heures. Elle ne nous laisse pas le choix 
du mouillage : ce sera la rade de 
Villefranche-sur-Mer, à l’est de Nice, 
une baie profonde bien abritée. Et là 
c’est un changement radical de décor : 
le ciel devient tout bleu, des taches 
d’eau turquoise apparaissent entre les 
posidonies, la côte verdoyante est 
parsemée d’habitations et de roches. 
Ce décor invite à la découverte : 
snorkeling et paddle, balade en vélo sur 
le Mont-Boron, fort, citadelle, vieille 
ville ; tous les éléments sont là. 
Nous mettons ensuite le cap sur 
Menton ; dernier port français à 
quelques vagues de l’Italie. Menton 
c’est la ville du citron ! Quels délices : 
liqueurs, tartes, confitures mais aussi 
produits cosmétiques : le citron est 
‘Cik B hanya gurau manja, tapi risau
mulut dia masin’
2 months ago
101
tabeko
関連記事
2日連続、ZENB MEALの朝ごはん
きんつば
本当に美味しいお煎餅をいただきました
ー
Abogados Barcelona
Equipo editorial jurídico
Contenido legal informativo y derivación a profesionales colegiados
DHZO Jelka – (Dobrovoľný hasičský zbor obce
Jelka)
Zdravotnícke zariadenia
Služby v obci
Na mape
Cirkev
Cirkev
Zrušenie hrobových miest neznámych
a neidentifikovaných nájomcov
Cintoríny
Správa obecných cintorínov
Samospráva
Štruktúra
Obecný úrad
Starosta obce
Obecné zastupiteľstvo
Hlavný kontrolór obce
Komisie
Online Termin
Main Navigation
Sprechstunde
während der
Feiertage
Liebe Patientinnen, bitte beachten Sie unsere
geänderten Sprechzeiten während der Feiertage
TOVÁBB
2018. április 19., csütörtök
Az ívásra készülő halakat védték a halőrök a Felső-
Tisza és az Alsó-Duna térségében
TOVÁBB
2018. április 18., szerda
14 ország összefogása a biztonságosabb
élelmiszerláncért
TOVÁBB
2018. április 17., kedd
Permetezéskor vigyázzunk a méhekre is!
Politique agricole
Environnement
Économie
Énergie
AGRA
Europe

****************************************

**Activity:**
Select the lines from the entries that include the word "décor".

**Result:**
c’est un changement radical de décor : 
Ce décor invite à la découverte : 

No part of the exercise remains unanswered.